Talking and touching, along with a physical response in the owner, is an incredible reward for a gazing dog. A dog’s oxytocin levels are increased when they are receiving a long gaze from their owner. This hormone is associated with connection and attachment, and serves as the feel-good feedback that boosts bonding. Japanese researches found that after receiving those gazes, the owners’ oxytocin increased, too. They suggest that dogs become domesticated in part, by adapting to the method of communication that they can understand: eye contact. “Dogs have a unique history. They have lived alongside humans for 30,000 years, and during that time selection, pressures seem to have acted on dogs’ ability to communicate with us,” noted Dr. Kaminski.

Assistant professor of psychology at Yale University, Dr. Steve Chang, studies oxytocin in animals. Dr. Chang notes that through domestication, “dogs came to regard humans as their key social partner, while humans also came to view dogs as social partners.” Chang believes that dogs cleverly, while unknowingly, utilize a natural system that is meant for parent-and-child bonding, thus, the “puppy dog face.”

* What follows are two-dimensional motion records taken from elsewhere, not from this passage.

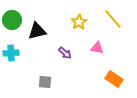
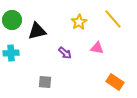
orange rectangle: moved 1 px right, 3 px down
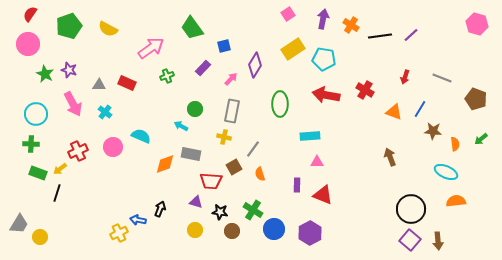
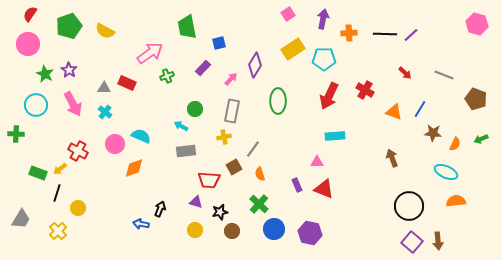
orange cross at (351, 25): moved 2 px left, 8 px down; rotated 35 degrees counterclockwise
green trapezoid at (192, 28): moved 5 px left, 1 px up; rotated 25 degrees clockwise
yellow semicircle at (108, 29): moved 3 px left, 2 px down
black line at (380, 36): moved 5 px right, 2 px up; rotated 10 degrees clockwise
blue square at (224, 46): moved 5 px left, 3 px up
pink arrow at (151, 48): moved 1 px left, 5 px down
cyan pentagon at (324, 59): rotated 10 degrees counterclockwise
purple star at (69, 70): rotated 14 degrees clockwise
red arrow at (405, 77): moved 4 px up; rotated 64 degrees counterclockwise
gray line at (442, 78): moved 2 px right, 3 px up
gray triangle at (99, 85): moved 5 px right, 3 px down
red arrow at (326, 95): moved 3 px right, 1 px down; rotated 76 degrees counterclockwise
green ellipse at (280, 104): moved 2 px left, 3 px up
cyan circle at (36, 114): moved 9 px up
brown star at (433, 131): moved 2 px down
cyan rectangle at (310, 136): moved 25 px right
yellow cross at (224, 137): rotated 24 degrees counterclockwise
green arrow at (481, 139): rotated 16 degrees clockwise
green cross at (31, 144): moved 15 px left, 10 px up
orange semicircle at (455, 144): rotated 32 degrees clockwise
pink circle at (113, 147): moved 2 px right, 3 px up
red cross at (78, 151): rotated 36 degrees counterclockwise
gray rectangle at (191, 154): moved 5 px left, 3 px up; rotated 18 degrees counterclockwise
brown arrow at (390, 157): moved 2 px right, 1 px down
orange diamond at (165, 164): moved 31 px left, 4 px down
red trapezoid at (211, 181): moved 2 px left, 1 px up
purple rectangle at (297, 185): rotated 24 degrees counterclockwise
red triangle at (323, 195): moved 1 px right, 6 px up
black circle at (411, 209): moved 2 px left, 3 px up
green cross at (253, 210): moved 6 px right, 6 px up; rotated 12 degrees clockwise
black star at (220, 212): rotated 21 degrees counterclockwise
blue arrow at (138, 220): moved 3 px right, 4 px down
gray trapezoid at (19, 224): moved 2 px right, 5 px up
yellow cross at (119, 233): moved 61 px left, 2 px up; rotated 18 degrees counterclockwise
purple hexagon at (310, 233): rotated 20 degrees counterclockwise
yellow circle at (40, 237): moved 38 px right, 29 px up
purple square at (410, 240): moved 2 px right, 2 px down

Evan L. MacLean, co-director of the Duke Canine Cognition Center, said: “Maybe dogs gaze at you because it feels good. Maybe they are hugging you with their eyes?”

The evolutionary anthropologist notes that fundamentally, for domesticated dogs, “human behavior is the telltale of everything that is about to happen.”

Through staring, our four-legged friends tune into us and our strange human behaviors. So, let them ogle. With wide puppy dog eyes and all.